Automated Testing in games development

I work as a programmer in the boring, non game related industry, and there's something I've always wondered about what happens on the other side of the fence, as it where. Do game companies make use of Test Driven Development stuff such as unit testing, or do they rely entirely on manual QA testers?

In my work, if we release code with bugs in calculations, it can lead to some really nasty real world effects, such as someone building a multi-million pound wind farm in a place with no wind because a bug in our calculation told them it was going to be really windy (yes this has really happened). As a result, all our code goes through very rigorous automated unit tests every time it is built to ensure that whatever is released to the users is giving them the right answers.

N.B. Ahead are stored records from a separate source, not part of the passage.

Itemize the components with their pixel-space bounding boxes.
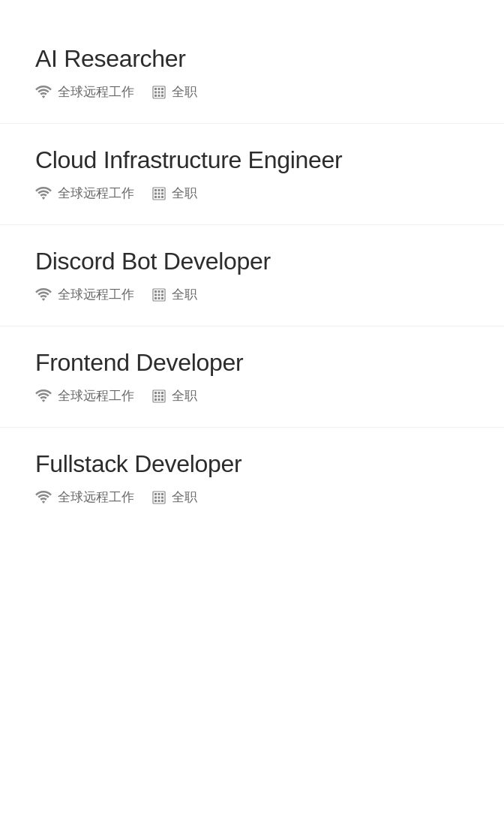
svg-rect-41 — [154, 493, 157, 495]
svg-rect-14 — [154, 192, 157, 194]
svg-rect-4 — [154, 91, 157, 93]
svg-rect-36 — [161, 395, 164, 397]
svg-rect-5 — [158, 91, 160, 93]
svg-rect-46 — [161, 496, 164, 498]
svg-rect-28 — [158, 297, 160, 299]
type-meta: 全职 — [152, 286, 197, 303]
svg-rect-47 — [154, 500, 157, 502]
svg-rect-42 — [158, 493, 160, 495]
svg-rect-15 — [158, 192, 160, 194]
svg-rect-34 — [154, 395, 157, 397]
svg-rect-6 — [161, 91, 164, 93]
svg-rect-27 — [154, 297, 157, 299]
svg-rect-29 — [161, 297, 164, 299]
type-text: 全职 — [172, 185, 197, 202]
job-meta: 全球远程工作 — [35, 286, 469, 303]
svg-rect-33 — [161, 392, 164, 394]
svg-rect-43 — [161, 493, 164, 495]
location-meta: 全球远程工作 — [35, 387, 134, 404]
svg-rect-35 — [158, 395, 160, 397]
building-icon — [152, 86, 166, 99]
job-title: Fullstack Developer — [35, 450, 469, 478]
location-text: 全球远程工作 — [58, 286, 134, 303]
svg-rect-22 — [158, 290, 160, 293]
type-meta: 全职 — [152, 83, 197, 101]
svg-rect-48 — [158, 500, 160, 502]
wifi-icon — [35, 86, 52, 98]
svg-rect-9 — [161, 95, 164, 97]
job-item[interactable]: Fullstack Developer 全球远程工作 — [0, 428, 504, 528]
job-title: Frontend Developer — [35, 349, 469, 377]
type-text: 全职 — [172, 286, 197, 303]
svg-rect-13 — [161, 189, 164, 191]
wifi-icon — [35, 187, 52, 200]
type-text: 全职 — [172, 83, 197, 101]
location-meta: 全球远程工作 — [35, 489, 134, 506]
building-icon — [152, 187, 166, 200]
type-text: 全职 — [172, 387, 197, 404]
building-icon — [152, 491, 166, 504]
building-icon — [152, 389, 166, 403]
svg-rect-49 — [161, 500, 164, 502]
type-meta: 全职 — [152, 185, 197, 202]
svg-rect-8 — [158, 95, 160, 97]
svg-rect-25 — [158, 293, 160, 296]
svg-rect-23 — [161, 290, 164, 293]
location-text: 全球远程工作 — [58, 83, 134, 101]
svg-rect-24 — [154, 293, 157, 296]
job-list: AI Researcher 全球远程工作 — [0, 0, 504, 551]
svg-rect-39 — [161, 398, 164, 401]
location-meta: 全球远程工作 — [35, 286, 134, 303]
location-text: 全球远程工作 — [58, 489, 134, 506]
svg-rect-11 — [154, 189, 157, 191]
svg-rect-18 — [158, 196, 160, 198]
job-title: AI Researcher — [35, 45, 469, 73]
svg-rect-45 — [158, 496, 160, 498]
svg-rect-38 — [158, 398, 160, 401]
svg-rect-32 — [158, 392, 160, 394]
svg-rect-7 — [154, 95, 157, 97]
svg-rect-2 — [158, 88, 160, 90]
wifi-icon — [35, 389, 52, 402]
svg-rect-37 — [154, 398, 157, 401]
location-text: 全球远程工作 — [58, 387, 134, 404]
location-meta: 全球远程工作 — [35, 83, 134, 101]
svg-rect-31 — [154, 392, 157, 394]
svg-rect-26 — [161, 293, 164, 296]
job-item[interactable]: AI Researcher 全球远程工作 — [0, 23, 504, 124]
job-meta: 全球远程工作 — [35, 185, 469, 202]
svg-rect-12 — [158, 189, 160, 191]
svg-rect-17 — [154, 196, 157, 198]
job-meta: 全球远程工作 — [35, 387, 469, 404]
svg-rect-19 — [161, 196, 164, 198]
type-meta: 全职 — [152, 387, 197, 404]
location-text: 全球远程工作 — [58, 185, 134, 202]
job-title: Cloud Infrastructure Engineer — [35, 146, 469, 174]
svg-rect-3 — [161, 88, 164, 90]
job-meta: 全球远程工作 — [35, 83, 469, 101]
location-meta: 全球远程工作 — [35, 185, 134, 202]
type-meta: 全职 — [152, 489, 197, 506]
job-item[interactable]: Frontend Developer 全球远程工作 — [0, 326, 504, 428]
job-item[interactable]: Discord Bot Developer 全球远程工作 — [0, 225, 504, 326]
building-icon — [152, 288, 166, 302]
job-title: Discord Bot Developer — [35, 248, 469, 275]
svg-rect-21 — [154, 290, 157, 293]
wifi-icon — [35, 288, 52, 301]
wifi-icon — [35, 491, 52, 504]
type-text: 全职 — [172, 489, 197, 506]
job-item[interactable]: Cloud Infrastructure Engineer 全球远程工作 — [0, 124, 504, 225]
job-meta: 全球远程工作 — [35, 489, 469, 506]
svg-rect-1 — [154, 88, 157, 90]
svg-rect-44 — [154, 496, 157, 498]
svg-rect-16 — [161, 192, 164, 194]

Now, I know that game development doesn't need to be quite as rigorous as it isn't expected to precisely model the real world. However the reason I bring this up is the issue Elemental has had with the elemental shards not increasing the power of spells. This is the sort of thing that would be really easy to encapsulate in a unit test, leading me to believe that either Stardock doesn't use unit testing, or that its coverage is really poor. While unit testing isn't going to help with UI issues, AI failures or memory leaks, it would certainly help with these small annoying little calculation errors that seem to crop up a lot in games (not just Elemental either).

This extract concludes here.